Varios escritores les cayeron a discurso rimbombante a los dos poetas, quienes aplaudían, reían, bebían y comían en abundancia. Lo mismo nosotros allá en nuestra esquina añadida. De pronto, uno de nuestros vecinos, que ya parecía un barco ebrio, se levantó y dijo que estando presente un pintor venezolano como Abreu, era justo y necesario oírlo hablar. Mario, sin perder un segundo, empezó un discurso patafísico que iba desde su niñez comiendo tierra en el patio de su casa hasta las piedras preciosas que cargaba en la chaqueta (para “engatusar” a las chicas, obviamente) señalando que allí estaba él, del barro a lo precioso, hijo de la tierra pura de América, y se declaró, en el colmo de la elocuencia, el pintor de América, ni más ni menos.
Yo, empujado por los vinos y las viandas, aplaudía, silbaba y gritaba vivas por doquier. Así es que cuando Mario terminó su discurso todo el mundo empezó a pedirme que hablara yo también, el joven poeta colombiano, y ahí me tiré con un discurso que hacía de Joaquín Murieta, personaje de la célebre obra de teatro de Neruda, un caminante nadaista, de las Odas Elementales un sancocho barroco, y de las Residencias una serie de hoteles baratos en la Zona Negra de Cali, y de las Alturas de Machu-Picchu un buen sitio para ir a comer helados de maíz y papa.

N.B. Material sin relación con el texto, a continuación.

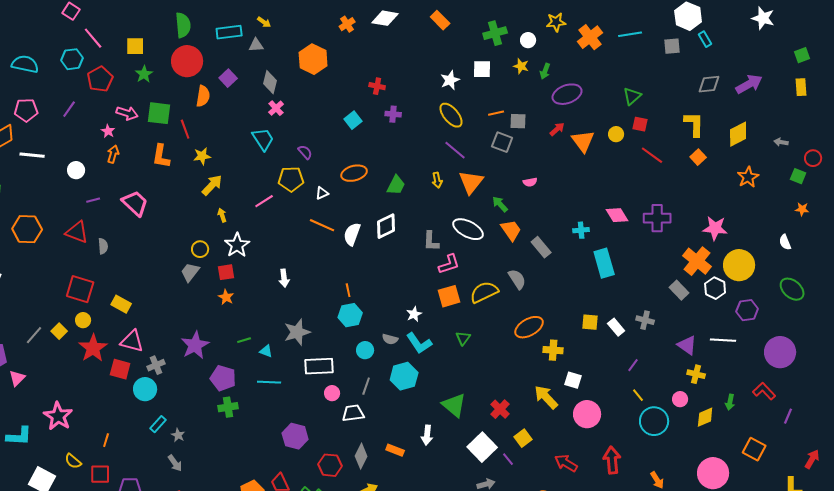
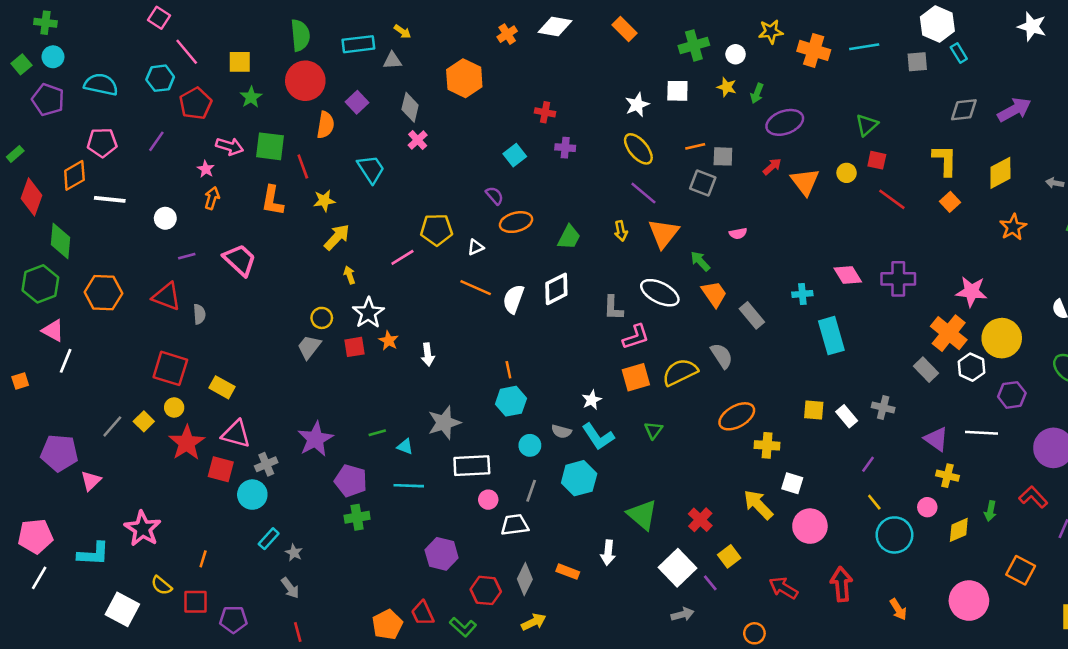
orange cross: (590, 37) -> (814, 50), turned -35
cyan trapezoid: (263, 139) -> (371, 169), moved
purple semicircle: (305, 152) -> (495, 196), moved
orange star: (226, 297) -> (389, 341), moved

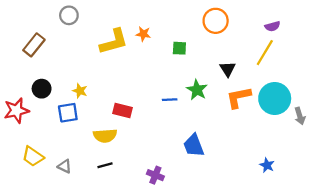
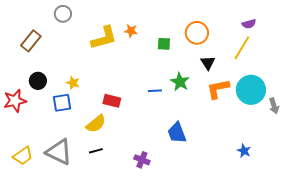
orange circle: (216, 21) -> (197, 33), moved
yellow semicircle: (105, 136) -> (96, 124), turned -35
yellow trapezoid: (33, 156) -> (23, 156), moved, turned -70
gray triangle: (65, 166) -> (59, 152), size x2.0

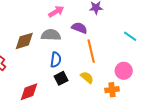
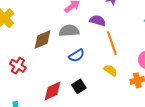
blue semicircle: (56, 60) -> (77, 55), turned 56
black square: (61, 78) -> (79, 86), moved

Mario gritaba vivas, los poetas se carcajeaban y Neruda aplaudía. Pero al terminarse la cena, Otero Silva le dijo a Mario que el dinero estaba en el Hotel Crillón, donde se alojaba, y que allí nos veíamos en el lobby, “Pídete una botella de vino y me esperas, chico”.
Obviamente llegamos en un santiamén, antes de que lo hiciera Otero Silva, no fuera que se nos escapara. Sentados en mesa con botella de vino enfrente esperamos no mucho rato. Y he aquí que Otero Silva se aparece con su esposa y con Neruda y Matilde, su mujer. Las señoras, al ver el panorama, decidieron seguir a sus habitaciones, y Otero Silva subió a su cuarto, “Ya vuelvo un momento”, dijo; pero Neruda, llenando un vaso de vino de nuestra botella se sentó con nosotros, nos pasó su enorme brazo por los hombros, a la vez que repetía: “¡Qué bien, qué bien!”, y a mí me pedía contarle más de los poetas nadaístas, de Colombia, cuya actitud y desparpajo le producía mucha curiosidad. Entonces todo fue una charla de viejos amigos, Otero Silva regresó, otra botella, y otra, hasta que apareció la figura de Matilde de improviso, y con “Pablo, es hora de descansar” acabó con el jolgorio. Pero Otero Silva no se había metido la mano al bolsillo y ya entraba al ascensor. Mario, decidido, lo cogió del brazo y le dijo “Miguel, qué pasa, chico”, y Otero Silva, riéndose, sacó un fajo de billetes de dólares y se los pasó. “Te doy el resto en Caracas, chico”, dijo, y los tres desaparecieron para siempre cuando se cerró la puerta del ascensor.